What is required: Your output should be the lines from the one containing "Give me SVG" through the end of the listing, exact and inclusive, with no pictures.
Start of Material for this exercise
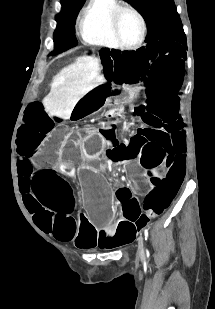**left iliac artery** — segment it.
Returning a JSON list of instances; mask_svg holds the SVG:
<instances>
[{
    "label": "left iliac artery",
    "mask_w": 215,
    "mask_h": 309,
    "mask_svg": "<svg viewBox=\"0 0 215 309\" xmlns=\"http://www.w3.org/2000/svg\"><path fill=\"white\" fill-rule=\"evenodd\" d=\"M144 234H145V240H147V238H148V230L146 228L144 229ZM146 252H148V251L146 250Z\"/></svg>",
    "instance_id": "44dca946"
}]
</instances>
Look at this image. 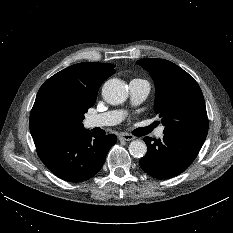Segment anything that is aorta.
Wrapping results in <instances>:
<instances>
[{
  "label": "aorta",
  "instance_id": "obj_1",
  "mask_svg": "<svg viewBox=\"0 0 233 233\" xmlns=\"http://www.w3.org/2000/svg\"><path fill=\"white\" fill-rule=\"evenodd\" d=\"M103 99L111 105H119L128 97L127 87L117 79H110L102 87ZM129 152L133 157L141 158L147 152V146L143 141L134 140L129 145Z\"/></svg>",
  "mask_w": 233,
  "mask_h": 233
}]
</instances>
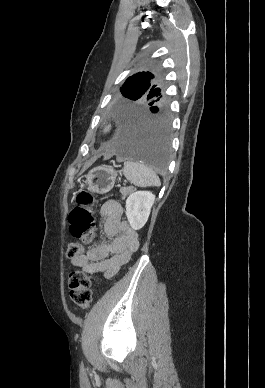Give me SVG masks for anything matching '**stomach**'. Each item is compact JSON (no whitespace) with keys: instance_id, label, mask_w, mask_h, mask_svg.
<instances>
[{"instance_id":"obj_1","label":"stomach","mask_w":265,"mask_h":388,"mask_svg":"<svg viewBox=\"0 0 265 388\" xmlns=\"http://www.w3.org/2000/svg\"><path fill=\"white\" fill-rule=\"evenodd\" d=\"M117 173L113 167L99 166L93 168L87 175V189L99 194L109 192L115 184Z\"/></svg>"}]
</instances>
End of Material for this exercise
Your solution:
Give me SVG masks for anything matching '**stomach**'. Each item is compact JSON (no whitespace) with keys: instance_id, label, mask_w, mask_h, mask_svg.
<instances>
[{"instance_id":"obj_1","label":"stomach","mask_w":265,"mask_h":388,"mask_svg":"<svg viewBox=\"0 0 265 388\" xmlns=\"http://www.w3.org/2000/svg\"><path fill=\"white\" fill-rule=\"evenodd\" d=\"M117 173L113 167L99 166L93 168L87 175V189L99 194L109 192L115 184Z\"/></svg>"}]
</instances>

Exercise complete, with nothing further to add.